_Work item_.
In the entries below, go to the line containing "Estipule políticas de cobrança" and repeat it along with every later line, exactly.

Collected data
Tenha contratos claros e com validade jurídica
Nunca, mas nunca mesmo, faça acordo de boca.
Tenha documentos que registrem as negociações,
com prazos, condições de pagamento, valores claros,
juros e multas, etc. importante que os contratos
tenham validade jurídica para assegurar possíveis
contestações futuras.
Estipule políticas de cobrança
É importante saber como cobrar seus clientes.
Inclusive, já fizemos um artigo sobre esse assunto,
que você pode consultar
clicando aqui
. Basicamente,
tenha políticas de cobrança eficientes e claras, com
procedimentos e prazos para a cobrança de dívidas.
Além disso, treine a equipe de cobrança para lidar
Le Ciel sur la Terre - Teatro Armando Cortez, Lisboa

_Exercise output_.
Estipule políticas de cobrança
É importante saber como cobrar seus clientes.
Inclusive, já fizemos um artigo sobre esse assunto,
que você pode consultar
clicando aqui
. Basicamente,
tenha políticas de cobrança eficientes e claras, com
procedimentos e prazos para a cobrança de dívidas.
Além disso, treine a equipe de cobrança para lidar
Le Ciel sur la Terre - Teatro Armando Cortez, Lisboa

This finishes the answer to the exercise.